● **Exercise brief**: Look through the lines below and extract any with the word "zakłady".

*** Block opens ***

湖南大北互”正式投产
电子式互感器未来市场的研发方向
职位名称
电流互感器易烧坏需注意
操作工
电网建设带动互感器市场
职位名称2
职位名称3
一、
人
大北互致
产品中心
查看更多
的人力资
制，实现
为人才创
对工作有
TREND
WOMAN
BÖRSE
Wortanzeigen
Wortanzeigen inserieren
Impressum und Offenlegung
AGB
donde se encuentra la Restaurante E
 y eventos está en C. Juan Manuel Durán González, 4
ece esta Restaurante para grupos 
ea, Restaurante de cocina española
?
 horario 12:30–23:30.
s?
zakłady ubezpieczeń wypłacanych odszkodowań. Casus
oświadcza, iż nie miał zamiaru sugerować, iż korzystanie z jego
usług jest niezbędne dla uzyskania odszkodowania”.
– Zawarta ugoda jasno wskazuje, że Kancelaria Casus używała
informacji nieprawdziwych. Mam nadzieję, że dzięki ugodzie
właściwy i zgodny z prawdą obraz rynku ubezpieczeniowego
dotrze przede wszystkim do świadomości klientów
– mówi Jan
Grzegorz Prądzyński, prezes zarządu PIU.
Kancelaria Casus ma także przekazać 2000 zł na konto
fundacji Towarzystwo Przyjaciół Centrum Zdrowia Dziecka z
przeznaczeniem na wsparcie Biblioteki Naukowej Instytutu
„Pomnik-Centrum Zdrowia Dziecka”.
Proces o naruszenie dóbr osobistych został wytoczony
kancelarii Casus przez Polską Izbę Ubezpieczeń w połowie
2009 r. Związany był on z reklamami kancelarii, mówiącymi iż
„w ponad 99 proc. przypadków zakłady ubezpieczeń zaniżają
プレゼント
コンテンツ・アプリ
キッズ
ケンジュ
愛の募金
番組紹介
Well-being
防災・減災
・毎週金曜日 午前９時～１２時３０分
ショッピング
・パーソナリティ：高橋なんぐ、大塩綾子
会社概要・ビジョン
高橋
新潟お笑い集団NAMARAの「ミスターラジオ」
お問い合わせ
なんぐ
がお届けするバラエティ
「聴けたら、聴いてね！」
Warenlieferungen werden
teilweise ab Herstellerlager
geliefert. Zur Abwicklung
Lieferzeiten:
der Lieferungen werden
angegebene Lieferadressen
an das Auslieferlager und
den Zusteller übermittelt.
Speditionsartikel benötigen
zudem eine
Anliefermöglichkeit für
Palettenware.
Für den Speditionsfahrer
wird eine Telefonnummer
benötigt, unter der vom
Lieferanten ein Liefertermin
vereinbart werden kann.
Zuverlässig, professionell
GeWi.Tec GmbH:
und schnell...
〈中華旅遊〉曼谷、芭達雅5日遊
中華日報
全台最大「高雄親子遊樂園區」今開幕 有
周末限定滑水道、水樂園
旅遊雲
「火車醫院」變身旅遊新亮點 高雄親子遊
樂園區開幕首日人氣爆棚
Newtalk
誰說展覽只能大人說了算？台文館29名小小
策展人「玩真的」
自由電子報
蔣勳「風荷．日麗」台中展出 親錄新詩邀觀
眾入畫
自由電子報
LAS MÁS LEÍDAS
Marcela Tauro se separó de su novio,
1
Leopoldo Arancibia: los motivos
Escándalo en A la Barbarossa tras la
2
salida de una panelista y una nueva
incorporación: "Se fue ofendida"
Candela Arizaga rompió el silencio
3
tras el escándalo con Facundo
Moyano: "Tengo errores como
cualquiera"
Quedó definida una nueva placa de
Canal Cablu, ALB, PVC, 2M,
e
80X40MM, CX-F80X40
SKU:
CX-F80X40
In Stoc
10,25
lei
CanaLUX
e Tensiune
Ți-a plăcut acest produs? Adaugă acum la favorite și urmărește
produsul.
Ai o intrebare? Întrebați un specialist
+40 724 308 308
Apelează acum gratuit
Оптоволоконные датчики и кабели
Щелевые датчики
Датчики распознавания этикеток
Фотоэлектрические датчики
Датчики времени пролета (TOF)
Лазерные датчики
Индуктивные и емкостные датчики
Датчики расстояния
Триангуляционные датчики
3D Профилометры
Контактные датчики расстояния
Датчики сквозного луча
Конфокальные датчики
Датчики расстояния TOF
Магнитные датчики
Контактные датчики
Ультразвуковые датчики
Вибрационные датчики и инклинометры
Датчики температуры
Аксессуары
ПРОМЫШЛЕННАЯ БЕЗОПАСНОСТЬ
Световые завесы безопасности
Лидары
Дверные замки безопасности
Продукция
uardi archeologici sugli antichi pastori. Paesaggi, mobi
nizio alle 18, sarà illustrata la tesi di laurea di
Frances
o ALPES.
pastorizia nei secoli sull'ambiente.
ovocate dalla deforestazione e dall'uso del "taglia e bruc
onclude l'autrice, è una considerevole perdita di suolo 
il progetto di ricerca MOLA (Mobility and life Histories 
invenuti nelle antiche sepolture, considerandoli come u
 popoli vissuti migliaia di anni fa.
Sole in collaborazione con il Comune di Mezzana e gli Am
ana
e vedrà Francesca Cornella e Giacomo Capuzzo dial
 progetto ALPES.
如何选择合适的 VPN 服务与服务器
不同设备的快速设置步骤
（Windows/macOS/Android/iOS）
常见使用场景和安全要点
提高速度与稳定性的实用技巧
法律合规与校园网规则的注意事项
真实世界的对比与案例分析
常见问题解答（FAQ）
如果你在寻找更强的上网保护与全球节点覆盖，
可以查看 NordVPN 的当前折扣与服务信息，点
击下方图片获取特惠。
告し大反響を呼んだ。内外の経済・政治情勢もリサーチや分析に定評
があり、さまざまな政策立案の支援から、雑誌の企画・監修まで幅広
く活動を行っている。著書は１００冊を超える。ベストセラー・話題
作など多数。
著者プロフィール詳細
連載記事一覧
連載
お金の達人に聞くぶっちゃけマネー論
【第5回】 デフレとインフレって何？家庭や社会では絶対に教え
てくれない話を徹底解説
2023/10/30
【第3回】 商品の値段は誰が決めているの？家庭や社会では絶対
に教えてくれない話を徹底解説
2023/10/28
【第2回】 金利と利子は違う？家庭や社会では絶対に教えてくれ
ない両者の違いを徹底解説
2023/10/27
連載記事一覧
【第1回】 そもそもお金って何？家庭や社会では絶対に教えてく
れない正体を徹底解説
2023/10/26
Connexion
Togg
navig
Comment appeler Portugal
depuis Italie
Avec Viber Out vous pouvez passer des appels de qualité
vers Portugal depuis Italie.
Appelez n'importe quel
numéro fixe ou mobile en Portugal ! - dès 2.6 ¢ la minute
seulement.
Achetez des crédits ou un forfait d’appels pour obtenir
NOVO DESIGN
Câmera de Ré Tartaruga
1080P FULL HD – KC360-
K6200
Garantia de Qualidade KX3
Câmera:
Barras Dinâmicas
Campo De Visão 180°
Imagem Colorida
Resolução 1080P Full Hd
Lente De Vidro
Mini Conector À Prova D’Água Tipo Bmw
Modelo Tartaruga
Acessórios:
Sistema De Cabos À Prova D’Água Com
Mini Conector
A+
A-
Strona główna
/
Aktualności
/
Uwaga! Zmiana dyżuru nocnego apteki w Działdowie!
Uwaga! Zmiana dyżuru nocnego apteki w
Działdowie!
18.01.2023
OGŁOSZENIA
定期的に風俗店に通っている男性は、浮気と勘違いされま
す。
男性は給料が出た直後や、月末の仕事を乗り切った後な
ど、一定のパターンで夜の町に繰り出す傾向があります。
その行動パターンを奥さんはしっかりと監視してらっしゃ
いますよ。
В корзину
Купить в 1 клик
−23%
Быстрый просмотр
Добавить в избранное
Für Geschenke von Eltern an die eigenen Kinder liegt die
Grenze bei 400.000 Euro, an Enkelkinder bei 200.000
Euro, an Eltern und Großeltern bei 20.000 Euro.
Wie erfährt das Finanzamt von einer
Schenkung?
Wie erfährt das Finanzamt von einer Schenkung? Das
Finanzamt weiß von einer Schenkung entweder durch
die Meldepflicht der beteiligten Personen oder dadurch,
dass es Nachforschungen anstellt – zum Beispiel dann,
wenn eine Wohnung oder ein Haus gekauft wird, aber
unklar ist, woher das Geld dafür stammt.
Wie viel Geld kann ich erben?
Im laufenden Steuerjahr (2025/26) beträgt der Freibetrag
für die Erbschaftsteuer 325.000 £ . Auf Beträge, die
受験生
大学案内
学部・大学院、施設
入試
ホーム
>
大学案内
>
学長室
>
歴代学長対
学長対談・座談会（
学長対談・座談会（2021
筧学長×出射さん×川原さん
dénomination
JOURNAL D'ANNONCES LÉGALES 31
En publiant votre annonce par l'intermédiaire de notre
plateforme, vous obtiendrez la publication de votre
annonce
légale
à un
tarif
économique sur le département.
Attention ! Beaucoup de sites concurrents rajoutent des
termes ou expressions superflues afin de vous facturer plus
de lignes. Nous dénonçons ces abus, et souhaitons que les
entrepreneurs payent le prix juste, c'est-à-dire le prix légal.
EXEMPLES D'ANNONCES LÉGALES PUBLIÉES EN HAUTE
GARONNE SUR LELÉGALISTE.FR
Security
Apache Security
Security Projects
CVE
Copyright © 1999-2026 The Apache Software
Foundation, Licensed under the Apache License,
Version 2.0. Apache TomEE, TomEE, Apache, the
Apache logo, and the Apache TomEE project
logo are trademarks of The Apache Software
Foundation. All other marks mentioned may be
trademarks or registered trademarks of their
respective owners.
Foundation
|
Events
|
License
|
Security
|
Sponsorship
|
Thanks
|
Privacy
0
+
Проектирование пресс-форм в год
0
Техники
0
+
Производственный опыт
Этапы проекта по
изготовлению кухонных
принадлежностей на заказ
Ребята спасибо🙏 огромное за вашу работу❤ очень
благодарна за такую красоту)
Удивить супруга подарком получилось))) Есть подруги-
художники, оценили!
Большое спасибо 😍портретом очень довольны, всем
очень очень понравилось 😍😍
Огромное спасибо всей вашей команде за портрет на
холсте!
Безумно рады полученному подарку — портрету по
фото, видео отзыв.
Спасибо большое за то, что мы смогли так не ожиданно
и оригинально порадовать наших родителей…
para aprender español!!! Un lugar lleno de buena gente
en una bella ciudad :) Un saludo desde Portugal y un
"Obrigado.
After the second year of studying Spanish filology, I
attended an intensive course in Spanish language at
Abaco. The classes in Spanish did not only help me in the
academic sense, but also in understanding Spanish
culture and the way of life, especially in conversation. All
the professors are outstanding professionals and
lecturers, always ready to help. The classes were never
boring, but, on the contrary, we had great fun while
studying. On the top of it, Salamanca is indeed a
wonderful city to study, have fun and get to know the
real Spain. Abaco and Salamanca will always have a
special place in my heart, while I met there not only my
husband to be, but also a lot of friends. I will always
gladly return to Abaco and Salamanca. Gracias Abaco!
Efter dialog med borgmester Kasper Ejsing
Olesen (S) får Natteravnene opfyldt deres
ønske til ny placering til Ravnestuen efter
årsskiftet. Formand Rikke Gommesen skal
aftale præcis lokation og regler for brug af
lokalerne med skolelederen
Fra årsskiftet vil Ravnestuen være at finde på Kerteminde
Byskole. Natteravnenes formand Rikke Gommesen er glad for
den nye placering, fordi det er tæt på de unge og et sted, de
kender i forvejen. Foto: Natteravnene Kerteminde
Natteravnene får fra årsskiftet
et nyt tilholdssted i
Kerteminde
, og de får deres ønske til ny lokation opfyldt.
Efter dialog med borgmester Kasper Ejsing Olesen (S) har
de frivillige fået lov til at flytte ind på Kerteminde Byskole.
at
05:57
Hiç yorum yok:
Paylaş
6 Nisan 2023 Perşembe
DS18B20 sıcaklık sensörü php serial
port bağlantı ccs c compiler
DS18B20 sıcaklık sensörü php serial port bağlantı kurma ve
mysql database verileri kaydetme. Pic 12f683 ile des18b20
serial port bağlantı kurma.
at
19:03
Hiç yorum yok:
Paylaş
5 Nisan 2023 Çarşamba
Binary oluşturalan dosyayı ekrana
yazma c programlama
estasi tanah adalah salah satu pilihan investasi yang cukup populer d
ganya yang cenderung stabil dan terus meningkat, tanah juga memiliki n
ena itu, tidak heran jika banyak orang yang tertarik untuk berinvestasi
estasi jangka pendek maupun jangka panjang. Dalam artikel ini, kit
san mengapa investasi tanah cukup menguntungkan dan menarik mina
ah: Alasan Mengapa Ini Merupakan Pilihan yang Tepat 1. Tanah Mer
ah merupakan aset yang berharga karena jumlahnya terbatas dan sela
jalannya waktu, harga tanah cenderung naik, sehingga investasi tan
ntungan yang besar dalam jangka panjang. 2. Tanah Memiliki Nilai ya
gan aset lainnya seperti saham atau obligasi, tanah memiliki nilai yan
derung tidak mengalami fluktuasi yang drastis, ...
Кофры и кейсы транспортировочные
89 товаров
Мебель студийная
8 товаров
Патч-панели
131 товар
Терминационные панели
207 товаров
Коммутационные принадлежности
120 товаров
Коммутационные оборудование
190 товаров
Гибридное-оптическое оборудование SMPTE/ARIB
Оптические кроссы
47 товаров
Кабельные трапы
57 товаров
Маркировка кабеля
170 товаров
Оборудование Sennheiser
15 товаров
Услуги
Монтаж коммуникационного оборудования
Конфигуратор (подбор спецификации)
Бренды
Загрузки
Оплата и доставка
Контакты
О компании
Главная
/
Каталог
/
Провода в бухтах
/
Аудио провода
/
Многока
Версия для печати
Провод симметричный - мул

*** Block closes ***

● **Answer box**:
zakłady ubezpieczeń wypłacanych odszkodowań. Casus
„w ponad 99 proc. przypadków zakłady ubezpieczeń zaniżają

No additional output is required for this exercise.